_YOUR OBJECTIVE_: Your copy should match the records exactly, except that no pictures appear in it.

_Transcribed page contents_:
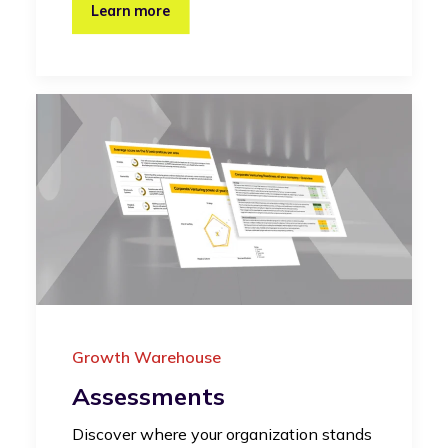
Learn more
Growth Warehouse
Assessments
Discover where your organization stands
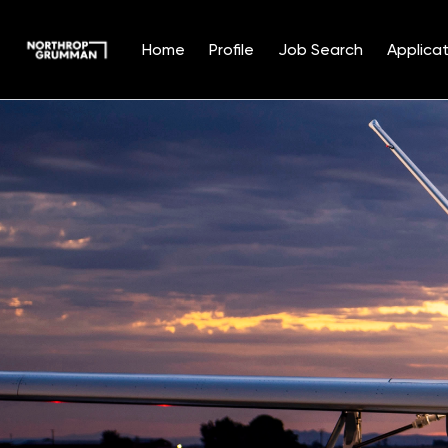
Home
Profile
Job Search
Applicat
Single
Position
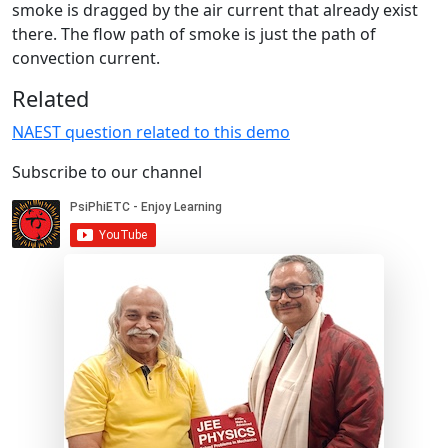
smoke is dragged by the air current that already exist
there. The flow path of smoke is just the path of
convection current.
Related
NAEST question related to this demo
Subscribe to our channel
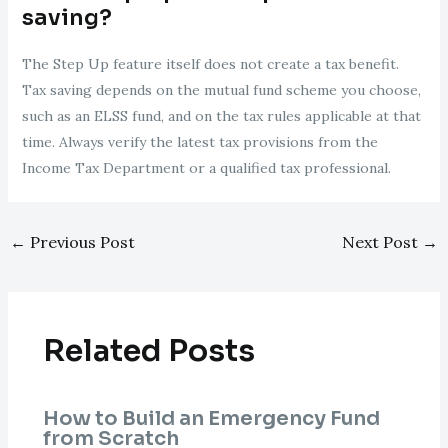
saving?
The Step Up feature itself does not create a tax benefit.
Tax saving depends on the mutual fund scheme you choose,
such as an ELSS fund, and on the tax rules applicable at that
time. Always verify the latest tax provisions from the
Income Tax Department or a qualified tax professional.
←
Previous Post
Next Post
→
Related Posts
How to Build an Emergency Fund
from Scratch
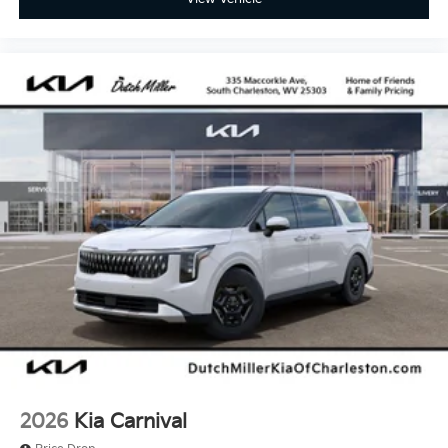
2026
Kia Carnival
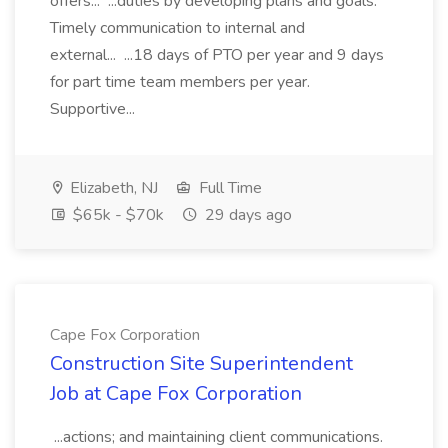
offers... ...duties by developing plans and goals.
Timely communication to internal and
external... ...18 days of PTO per year and 9 days
for part time team members per year.
Supportive...
Elizabeth, NJ
Full Time
$65k - $70k
29 days ago
Cape Fox Corporation
Construction Site Superintendent
Job at Cape Fox Corporation
...actions; and maintaining client communications.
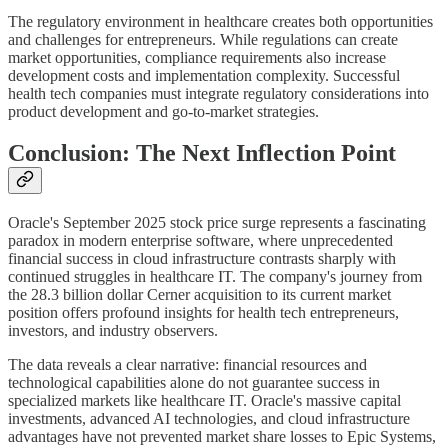
The regulatory environment in healthcare creates both opportunities
and challenges for entrepreneurs. While regulations can create
market opportunities, compliance requirements also increase
development costs and implementation complexity. Successful
health tech companies must integrate regulatory considerations into
product development and go-to-market strategies.
Conclusion: The Next Inflection Point
Oracle's September 2025 stock price surge represents a fascinating
paradox in modern enterprise software, where unprecedented
financial success in cloud infrastructure contrasts sharply with
continued struggles in healthcare IT. The company's journey from
the 28.3 billion dollar Cerner acquisition to its current market
position offers profound insights for health tech entrepreneurs,
investors, and industry observers.
The data reveals a clear narrative: financial resources and
technological capabilities alone do not guarantee success in
specialized markets like healthcare IT. Oracle's massive capital
investments, advanced AI technologies, and cloud infrastructure
advantages have not prevented market share losses to Epic Systems,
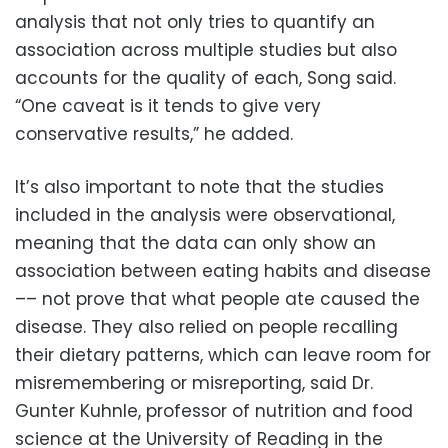
analysis that not only tries to quantify an
association across multiple studies but also
accounts for the quality of each, Song said.
“One caveat is it tends to give very
conservative results,” he added.
It’s also important to note that the studies
included in the analysis were observational,
meaning that the data can only show an
association between eating habits and disease
–– not prove that what people ate caused the
disease. They also relied on people recalling
their dietary patterns, which can leave room for
misremembering or misreporting, said Dr.
Gunter Kuhnle, professor of nutrition and food
science at the University of Reading in the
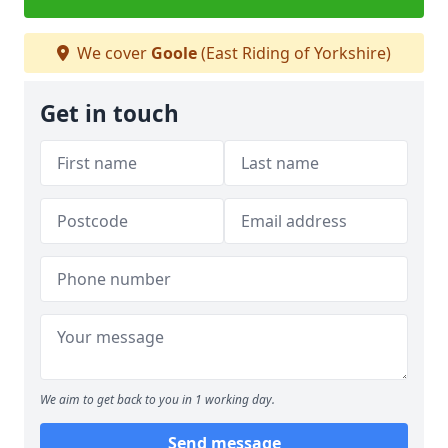
We cover
Goole
(East Riding of Yorkshire)
Get in touch
We aim to get back to you in 1 working day.
Send message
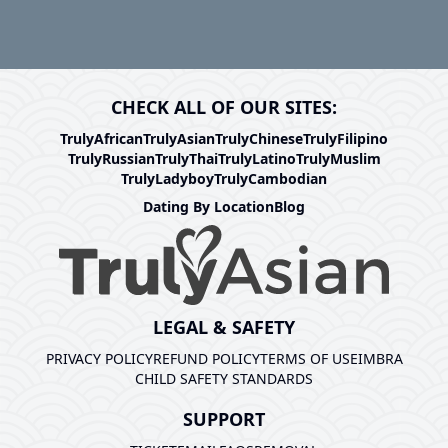
CHECK ALL OF OUR SITES:
TrulyAfrican
TrulyAsian
TrulyChinese
TrulyFilipino
TrulyRussian
TrulyThai
TrulyLatino
TrulyMuslim
TrulyLadyboy
TrulyCambodian
Dating By Location
Blog
LEGAL & SAFETY
PRIVACY POLICY
REFUND POLICY
TERMS OF USE
IMBRA
CHILD SAFETY STANDARDS
SUPPORT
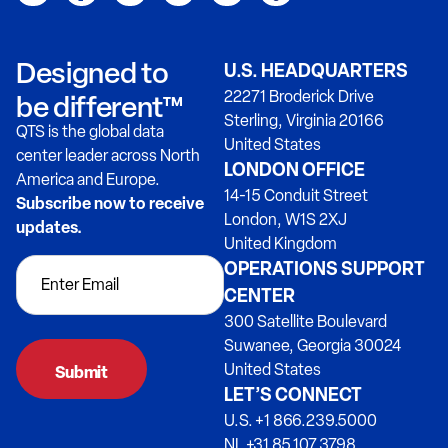
Designed to
U.S. HEADQUARTERS
22271 Broderick Drive
be different™
Sterling, Virginia 20166
QTS is the global data
United States
center leader across North
LONDON OFFICE
America and Europe.
14-15 Conduit Street
Subscribe now to receive
London, W1S 2XJ
updates.
United Kingdom
OPERATIONS SUPPORT
CENTER
300 Satellite Boulevard
Suwanee, Georgia 30024
United States
LET’S CONNECT
U.S. +1 866.239.5000
NL +31 85.107.3798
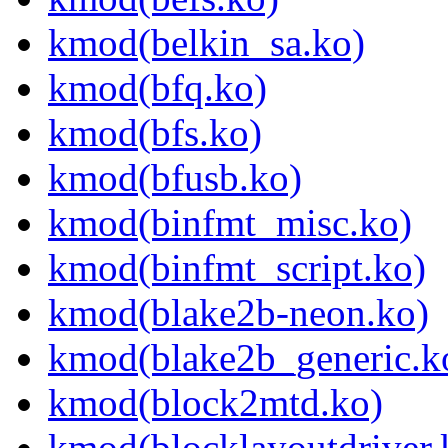
kmod(belkin_sa.ko)
kmod(bfq.ko)
kmod(bfs.ko)
kmod(bfusb.ko)
kmod(binfmt_misc.ko)
kmod(binfmt_script.ko)
kmod(blake2b-neon.ko)
kmod(blake2b_generic.k
kmod(block2mtd.ko)
kmod(blocklayoutdriver.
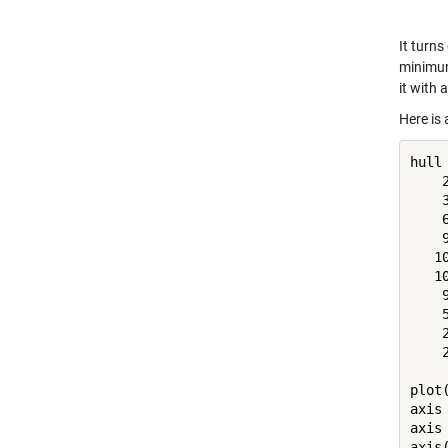
It turns
minimum
it with 
Here is 
hull 
    
    
    
    
   1
   1
    
    
    
    
plot
axis
axis
axis(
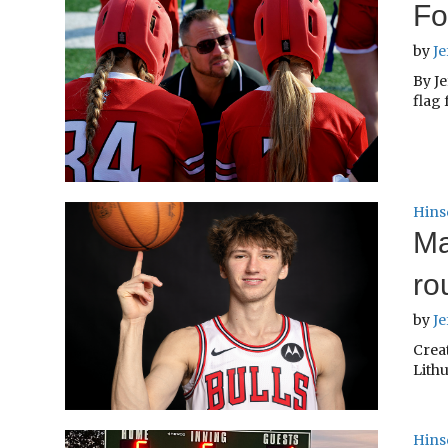
Fo
by
Je
By Je
flag 
Hins
Ma
ro
by
Je
Creat
Lithu
Hins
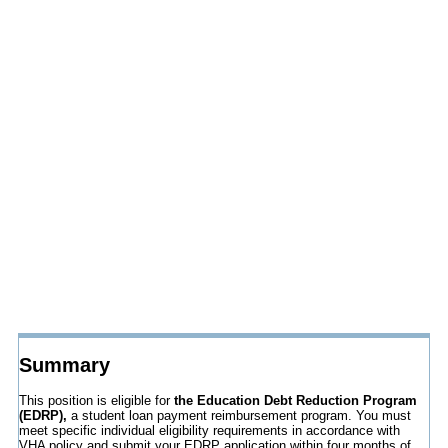
Summary
This position is eligible for
the Education Debt Reduction Program
(EDRP),
a student loan payment reimbursement program. You must
meet specific individual eligibility requirements in accordance with
VHA policy and submit your EDRP application within four months of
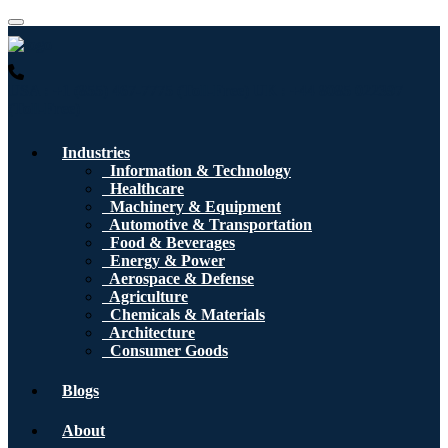
USA : +1 (855) 467-7775 (Toll-Free)
UK : +44 8085 022397
(Toll-Free)
Industries
Information & Technology
Healthcare
Machinery & Equipment
Automotive & Transportation
Food & Beverages
Energy & Power
Aerospace & Defense
Agriculture
Chemicals & Materials
Architecture
Consumer Goods
Blogs
About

_YOUR SOLUTION_:
Learn more
Growth Warehouse
Assessments
Discover where your organization stands
Home
Profile
Job Search
Applicat
Single
Position
smoke is dragged by the air current that already exist
there. The flow path of smoke is just the path of
convection current.
Related
NAEST question related to this demo
Subscribe to our channel
saving?
The Step Up feature itself does not create a tax benefit.
Tax saving depends on the mutual fund scheme you choose,
such as an ELSS fund, and on the tax rules applicable at that
time. Always verify the latest tax provisions from the
Income Tax Department or a qualified tax professional.
←
Previous Post
Next Post
→
Related Posts
How to Build an Emergency Fund
from Scratch
2026
Kia Carnival
offers... ...duties by developing plans and goals.
Timely communication to internal and
external... ...18 days of PTO per year and 9 days
for part time team members per year.
Supportive...
Elizabeth, NJ
Full Time
$65k - $70k
29 days ago
Cape Fox Corporation
Construction Site Superintendent
Job at Cape Fox Corporation
...actions; and maintaining client communications.
The regulatory environment in healthcare creates both opportunities
and challenges for entrepreneurs. While regulations can create
market opportunities, compliance requirements also increase
development costs and implementation complexity. Successful
health tech companies must integrate regulatory considerations into
product development and go-to-market strategies.
Conclusion: The Next Inflection Point
Oracle's September 2025 stock price surge represents a fascinating
paradox in modern enterprise software, where unprecedented
financial success in cloud infrastructure contrasts sharply with
continued struggles in healthcare IT. The company's journey from
the 28.3 billion dollar Cerner acquisition to its current market
position offers profound insights for health tech entrepreneurs,
investors, and industry observers.
The data reveals a clear narrative: financial resources and
technological capabilities alone do not guarantee success in
specialized markets like healthcare IT. Oracle's massive capital
investments, advanced AI technologies, and cloud infrastructure
advantages have not prevented market share losses to Epic Systems,
analysis that not only tries to quantify an
association across multiple studies but also
accounts for the quality of each, Song said.
“One caveat is it tends to give very
conservative results,” he added.
It’s also important to note that the studies
included in the analysis were observational,
meaning that the data can only show an
association between eating habits and disease
–– not prove that what people ate caused the
disease. They also relied on people recalling
their dietary patterns, which can leave room for
misremembering or misreporting, said Dr.
Gunter Kuhnle, professor of nutrition and food
science at the University of Reading in the
We cover
Goole
(East Riding of Yorkshire)
Get in touch
We aim to get back to you in 1 working day.
Send message
CHECK ALL OF OUR SITES:
TrulyAfrican
TrulyAsian
TrulyChinese
TrulyFilipino
TrulyRussian
TrulyThai
TrulyLatino
TrulyMuslim
TrulyLadyboy
TrulyCambodian
Dating By Location
Blog
LEGAL & SAFETY
PRIVACY POLICY
REFUND POLICY
TERMS OF USE
IMBRA
CHILD SAFETY STANDARDS
SUPPORT
Designed to
U.S. HEADQUARTERS
22271 Broderick Drive
be different™
Sterling, Virginia 20166
QTS is the global data
United States
center leader across North
LONDON OFFICE
America and Europe.
14-15 Conduit Street
Subscribe now to receive
London, W1S 2XJ
updates.
United Kingdom
OPERATIONS SUPPORT
CENTER
300 Satellite Boulevard
Suwanee, Georgia 30024
United States
LET’S CONNECT
U.S. +1 866.239.5000
NL +31 85.107.3798
kmod(belkin_sa.ko)
kmod(bfq.ko)
kmod(bfs.ko)
kmod(bfusb.ko)
kmod(binfmt_misc.ko)
kmod(binfmt_script.ko)
kmod(blake2b-neon.ko)
kmod(blake2b_generic.k
kmod(block2mtd.ko)
kmod(blocklayoutdriver.
It turns
minimum
it with 
Here is 
hull 
    
    
    
    
   1
   1
    
    
    
    
plot
axis
axis
axis(
Fo
by
Je
By Je
flag 
Hins
Ma
ro
by
Je
Creat
Lithu
Hins
Summary
This position is eligible for
the Education Debt Reduction Program
(EDRP),
a student loan payment reimbursement program. You must
meet specific individual eligibility requirements in accordance with
VHA policy and submit your EDRP application within four months of
USA : +1 (855) 467-7775 (Toll-Free)
UK : +44 8085 022397
(Toll-Free)
Industries
Information & Technology
Healthcare
Machinery & Equipment
Automotive & Transportation
Food & Beverages
Energy & Power
Aerospace & Defense
Agriculture
Chemicals & Materials
Architecture
Consumer Goods
Blogs
About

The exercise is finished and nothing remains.